• _WORK TO COMPLETE_
The material beneath this line should be printed exactly, with its pictures omitted.
== PROVIDED RECORDS
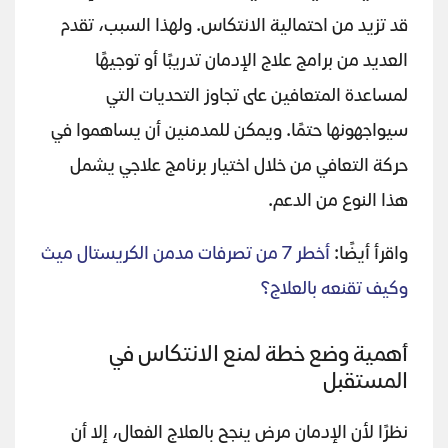
قد تزيد من احتمالية الانتكاس. ولهذا السبب، تقدم
العديد من برامج علاج الإدمان تدريبًا أو توجيهًا
لمساعدة المتعافين على تجاوز التحديات التي
سيواجهونها حتمًا. ويمكن للمدمنين أن يساهموا في
حركة التعافي من خلال اختيار برنامج علاجي يشمل
هذا النوع من الدعم.
واقرأ أيضًا:
أخطر 7 من تصرفات مدمن الكريستال ميث
وكيف تقنعه بالعلاج؟
أهمية وضع خطة لمنع الانتكاس في
المستقبل
نظرًا لأن الإدمان مرض ينجح بالعلاج الفعال، إلا أن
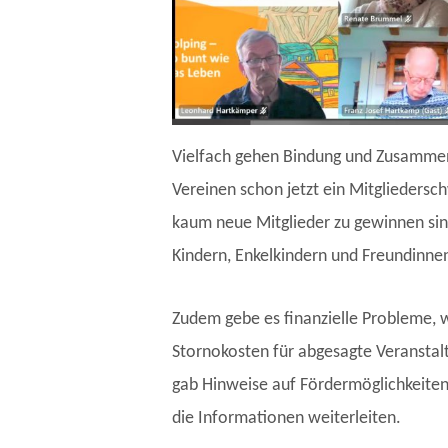
Vielfach gehen Bindung und Zusammenha
Vereinen schon jetzt ein Mitgliedersch
kaum neue Mitglieder zu gewinnen sin
Kindern, Enkelkindern und Freundinne
Zudem gebe es finanzielle Probleme, 
Stornokosten für abgesagte Veranstal
gab Hinweise auf Fördermöglichkeiten
die Informationen weiterleiten.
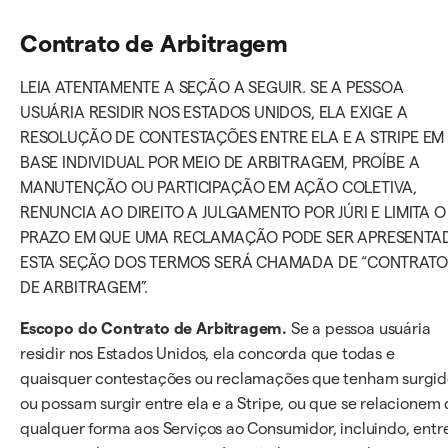
Contrato de Arbitragem
LEIA ATENTAMENTE A SEÇÃO A SEGUIR. SE A PESSOA
USUÁRIA RESIDIR NOS ESTADOS UNIDOS, ELA EXIGE A
RESOLUÇÃO DE CONTESTAÇÕES ENTRE ELA E A STRIPE EM
BASE INDIVIDUAL POR MEIO DE ARBITRAGEM, PROÍBE A
MANUTENÇÃO OU PARTICIPAÇÃO EM AÇÃO COLETIVA,
RENUNCIA AO DIREITO A JULGAMENTO POR JÚRI E LIMITA O
PRAZO EM QUE UMA RECLAMAÇÃO PODE SER APRESENTA
ESTA SEÇÃO DOS TERMOS SERÁ CHAMADA DE “CONTRATO
DE ARBITRAGEM”.
Escopo do Contrato de Arbitragem.
Se a pessoa usuária
residir nos Estados Unidos, ela concorda que todas e
quaisquer contestações ou reclamações que tenham surgi
ou possam surgir entre ela e a Stripe, ou que se relacionem
qualquer forma aos Serviços ao Consumidor, incluindo, entr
====
• _TASK RESPONSE_
قد تزيد من احتمالية الانتكاس. ولهذا السبب، تقدم
العديد من برامج علاج الإدمان تدريبًا أو توجيهًا
لمساعدة المتعافين على تجاوز التحديات التي
سيواجهونها حتمًا. ويمكن للمدمنين أن يساهموا في
حركة التعافي من خلال اختيار برنامج علاجي يشمل
هذا النوع من الدعم.
واقرأ أيضًا:
أخطر 7 من تصرفات مدمن الكريستال ميث
وكيف تقنعه بالعلاج؟
أهمية وضع خطة لمنع الانتكاس في
المستقبل
نظرًا لأن الإدمان مرض ينجح بالعلاج الفعال، إلا أن
Vielfach gehen Bindung und Zusammenha
Vereinen schon jetzt ein Mitgliedersch
kaum neue Mitglieder zu gewinnen sin
Kindern, Enkelkindern und Freundinne
Zudem gebe es finanzielle Probleme, 
Stornokosten für abgesagte Veranstal
gab Hinweise auf Fördermöglichkeiten
die Informationen weiterleiten.
Contrato de Arbitragem
LEIA ATENTAMENTE A SEÇÃO A SEGUIR. SE A PESSOA
USUÁRIA RESIDIR NOS ESTADOS UNIDOS, ELA EXIGE A
RESOLUÇÃO DE CONTESTAÇÕES ENTRE ELA E A STRIPE EM
BASE INDIVIDUAL POR MEIO DE ARBITRAGEM, PROÍBE A
MANUTENÇÃO OU PARTICIPAÇÃO EM AÇÃO COLETIVA,
RENUNCIA AO DIREITO A JULGAMENTO POR JÚRI E LIMITA O
PRAZO EM QUE UMA RECLAMAÇÃO PODE SER APRESENTA
ESTA SEÇÃO DOS TERMOS SERÁ CHAMADA DE “CONTRATO
DE ARBITRAGEM”.
Escopo do Contrato de Arbitragem.
Se a pessoa usuária
residir nos Estados Unidos, ela concorda que todas e
quaisquer contestações ou reclamações que tenham surgi
ou possam surgir entre ela e a Stripe, ou que se relacionem
qualquer forma aos Serviços ao Consumidor, incluindo, entr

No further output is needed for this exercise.